Dysregulation of the PI3K-AKT-mTOR signaling network is a prominent feature of breast cancers. However, clinical responses to drugs targeting this pathway have been modest, possibly because of dynamic changes in cellular signaling that drive resistance and limit drug efficacy. Using a quantitative chemoproteomics approach, we mapped kinome dynamics in response to inhibitors of this pathway and identified signaling changes that correlate with drug sensitivity. Maintenance of AURKA after drug treatment was associated with resistance in breast cancer models. Incomplete inhibition of AURKA was a common source of therapy failure, and combinations of PI3K, AKT or mTOR inhibitors with the AURKA inhibitor MLN8237 were highly synergistic and durably suppressed mTOR signaling, resulting in apoptosis and tumor regression in vivo. This signaling map identifies survival factors whose presence limits the efficacy of targeted therapies and reveals new drug combinations that may unlock the full potential of PI3K–AKT–mTOR pathway inhibitors in breast cancer.

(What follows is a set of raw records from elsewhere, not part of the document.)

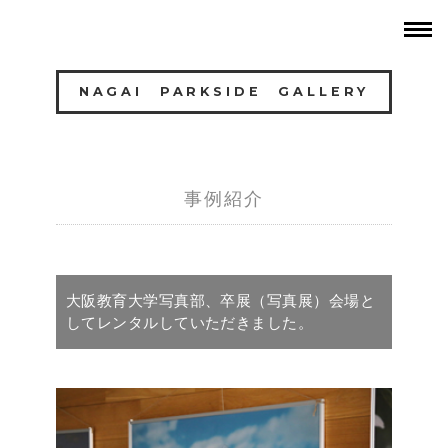
NAGAI PARKSIDE GALLERY
事例紹介
大阪教育大学写真部、卒展（写真展）会場と
してレンタルしていただきました。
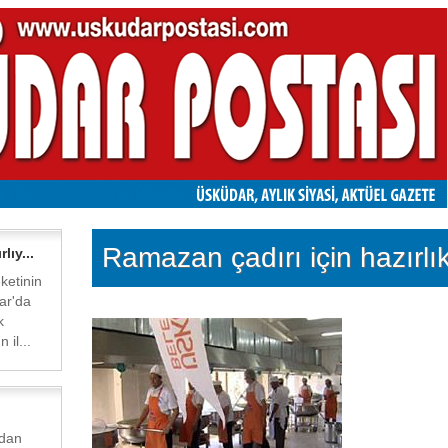
Ramazan çadırı için hazırlı
lıy...
etinin
ar'da
k
 il...
ndan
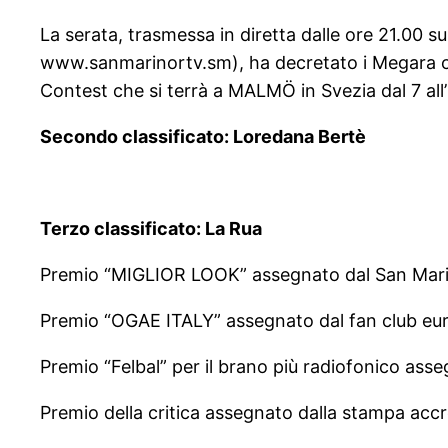
La serata, trasmessa in diretta dalle ore 21.00 s
www.sanmarinortv.sm), ha decretato i Megara co
Contest che si terrà a MALMÖ in Svezia dal 7 al
Secondo classificato: Loredana Bertè
Terzo classificato: La Rua
Premio “MIGLIOR LOOK” assegnato dal San Mari
Premio “OGAE ITALY” assegnato dal fan club euro
Premio “Felbal” per il brano più radiofonico as
Premio della critica assegnato dalla stampa acc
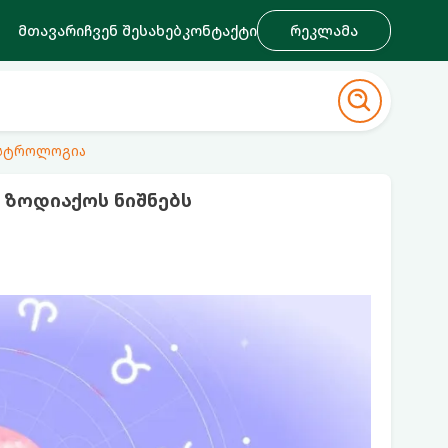
მთავარი
ჩვენ შესახებ
კონტაქტი
რეკლამა
ასტროლოგია
 ზოდიაქოს ნიშნებს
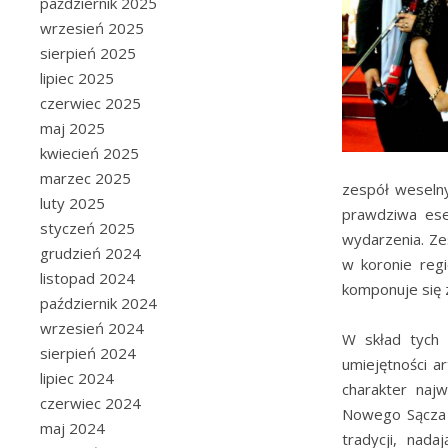
październik 2025
wrzesień 2025
sierpień 2025
lipiec 2025
czerwiec 2025
maj 2025
kwiecień 2025
marzec 2025
zespół weselny
luty 2025
prawdziwa ese
styczeń 2025
wydarzenia. Ze
grudzień 2024
w koronie regi
listopad 2024
komponuje się 
październik 2024
wrzesień 2024
W skład tych 
sierpień 2024
umiejętności a
lipiec 2024
charakter naj
czerwiec 2024
Nowego Sącza 
maj 2024
tradycji, nad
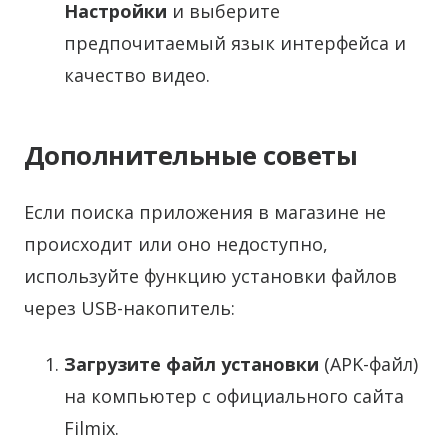
Настройки
и выберите
предпочитаемый язык интерфейса и
качество видео.
Дополнительные советы
Если поиска приложения в магазине не
происходит или оно недоступно,
используйте функцию установки файлов
через USB-накопитель:
Загрузите файл установки
(APK-файл)
на компьютер с официального сайта
Filmix.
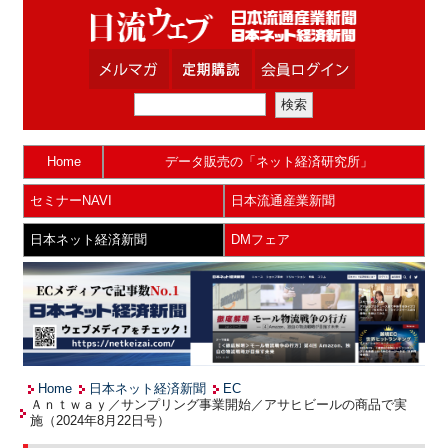
Home
データ販売の「ネット経済研究所」
セミナーNAVI
日本流通産業新聞
日本ネット経済新聞
DMフェア
Home
日本ネット経済新聞
EC
Ａｎｔｗａｙ／サンプリング事業開始／アサヒビールの商品で実
施（2024年8月22日号）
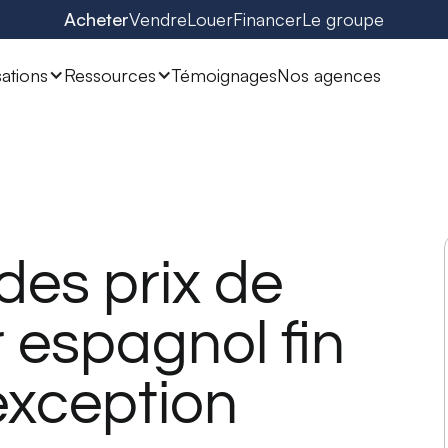
Acheter
Vendre
Louer
Financer
Le groupe
sations
Ressources
Témoignages
Nos agences
des prix de
r espagnol fin
exception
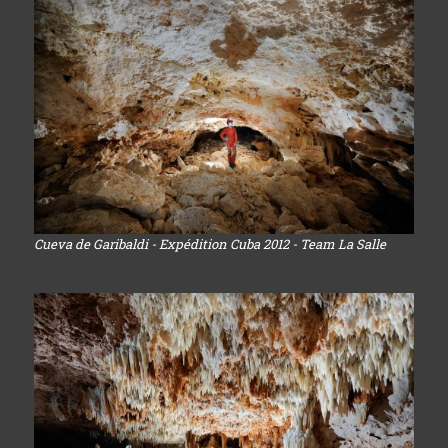
Cueva de Garibaldi - Expédition Cuba 2012 - Team La Salle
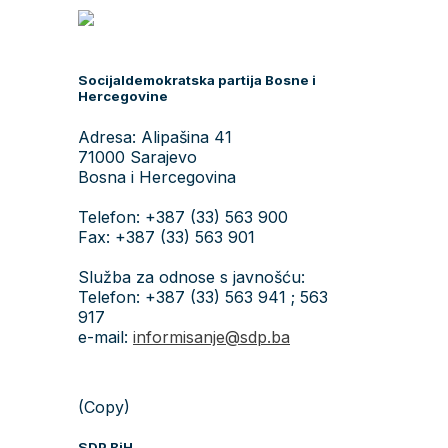
Socijaldemokratska partija Bosne i
Hercegovine
Adresa: Alipašina 41
71000 Sarajevo
Bosna i Hercegovina
Telefon: +387 (33) 563 900
Fax: +387 (33) 563 901
Služba za odnose s javnošću:
Telefon: +387 (33) 563 941 ; 563
917
e-mail:
informisanje@sdp.ba
(Copy)
SDP BiH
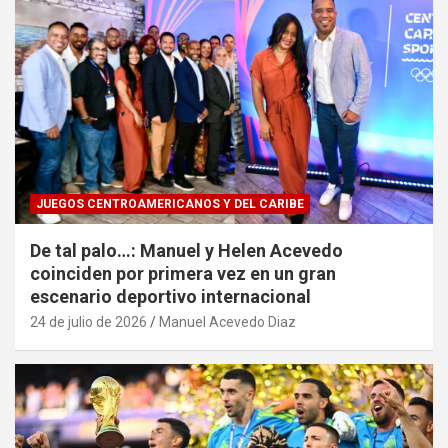
JUEGOS CENTROAMERICANOS Y DEL CARIBE
De tal palo…: Manuel y Helen Acevedo
coinciden por primera vez en un gran
escenario deportivo internacional
24 de julio de 2026
Manuel Acevedo Diaz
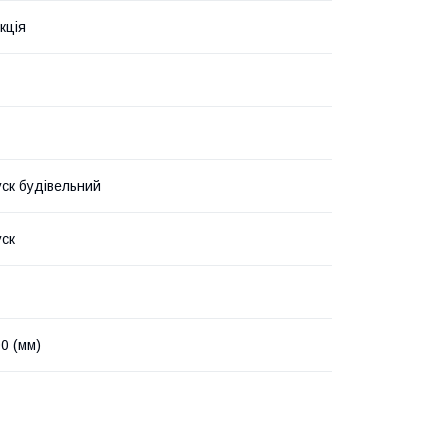
кція
уск будівельний
уск
0 (мм)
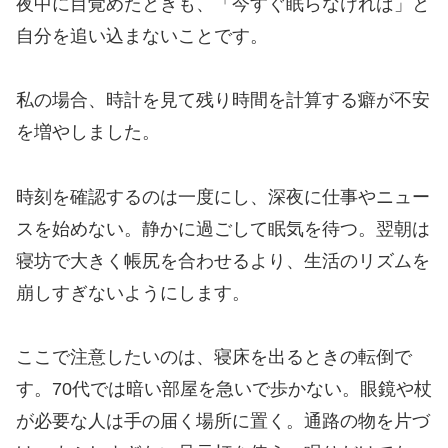
夜中に目覚めたときも、「今すぐ眠らなければ」と
自分を追い込まないことです。
私の場合、時計を見て残り時間を計算する癖が不安
を増やしました。
時刻を確認するのは一度にし、深夜に仕事やニュー
スを始めない。静かに過ごして眠気を待つ。翌朝は
寝坊で大きく帳尻を合わせるより、生活のリズムを
崩しすぎないようにします。
ここで注意したいのは、寝床を出るときの転倒で
す。70代では暗い部屋を急いで歩かない。眼鏡や杖
が必要な人は手の届く場所に置く。通路の物を片づ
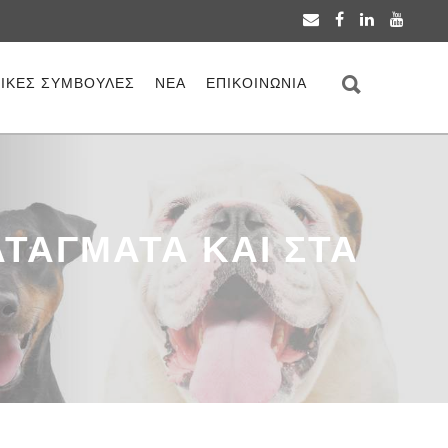
ΡΙΚΕΣ ΣΥΜΒΟΥΛΕΣ
ΝΕΑ
ΕΠΙΚΟΙΝΩΝΙΑ
ΑΤΑΓΜΑΤΑ ΚΑΙ ΣΤΑ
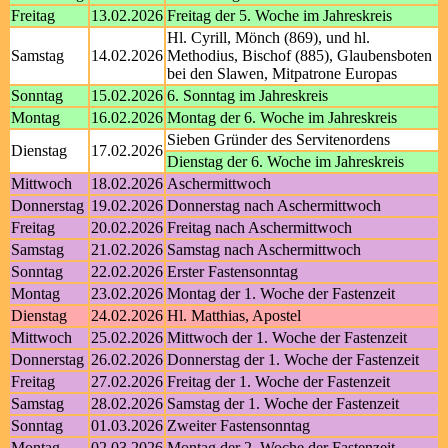
Freitag
13.02.2026
Freitag der 5. Woche im Jahreskreis
Hl. Cyrill, Mönch (869), und hl.
Samstag
14.02.2026
Methodius, Bischof (885), Glaubensboten
bei den Slawen, Mitpatrone Europas
Sonntag
15.02.2026
6. Sonntag im Jahreskreis
Montag
16.02.2026
Montag der 6. Woche im Jahreskreis
Sieben Gründer des Servitenordens
Dienstag
17.02.2026
Dienstag der 6. Woche im Jahreskreis
Mittwoch
18.02.2026
Aschermittwoch
Donnerstag
19.02.2026
Donnerstag nach Aschermittwoch
Freitag
20.02.2026
Freitag nach Aschermittwoch
Samstag
21.02.2026
Samstag nach Aschermittwoch
Sonntag
22.02.2026
Erster Fastensonntag
Montag
23.02.2026
Montag der 1. Woche der Fastenzeit
Dienstag
24.02.2026
Hl. Matthias, Apostel
Mittwoch
25.02.2026
Mittwoch der 1. Woche der Fastenzeit
Donnerstag
26.02.2026
Donnerstag der 1. Woche der Fastenzeit
Freitag
27.02.2026
Freitag der 1. Woche der Fastenzeit
Samstag
28.02.2026
Samstag der 1. Woche der Fastenzeit
Sonntag
01.03.2026
Zweiter Fastensonntag
Montag
02.03.2026
Montag der 2. Woche der Fastenzeit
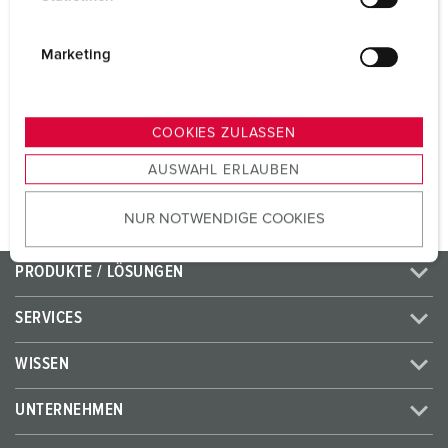
Volt
230 V
l
i
Anschlusstechnik
Schraubkontakt
g
Marketing
u
Kontakt
standard
n
g
COOKIES ZULASSEN
s
ZUM ARTIKEL
AUSWAHL ERLAUBEN
a
u
NUR NOTWENDIGE COOKIES
s
w
a
PRODUKTE / LÖSUNGEN
h
l
SERVICES
WISSEN
UNTERNEHMEN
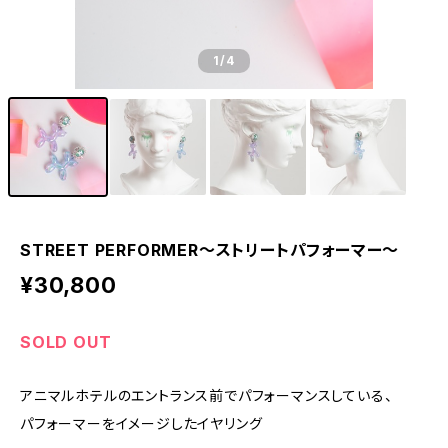
1
/4
STREET PERFORMER〜ストリートパフォーマー〜
¥30,800
SOLD OUT
アニマルホテルのエントランス前でパフォーマンスしている、
パフォーマーをイメージしたイヤリング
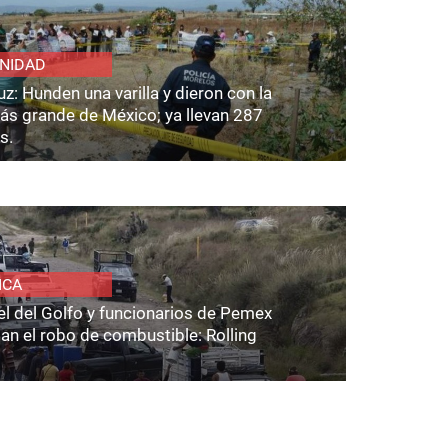
NIDAD
z: Hunden una varilla y dieron con la
ás grande de México; ya llevan 287
s.
ICA
el del Golfo y funcionarios de Pemex
an el robo de combustible: Rolling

PI3K-AKT-mTOR信号网络的失调是乳腺癌的一个突出特征。但是，针对靶向该途径的药物的临床反应一直很温和，这可能是由于细胞信号传导中的动态变化驱动了耐药性并限制了药物功效。使用定量化学蛋白质组学方法，我们绘制了响应该途径抑制剂的动力学图谱，并确定了与药物敏感性相关的信号变化。药物治疗后维持AURKA与乳腺癌模型的耐药性有关。对AURKA的不完全抑制是治疗失败的常见原因，PI3K，AKT或mTOR抑制剂与AURKA抑制剂MLN8237的组合具有高度协同作用，并持久抑制了mTOR信号传导，导致体内凋亡和肿瘤消退。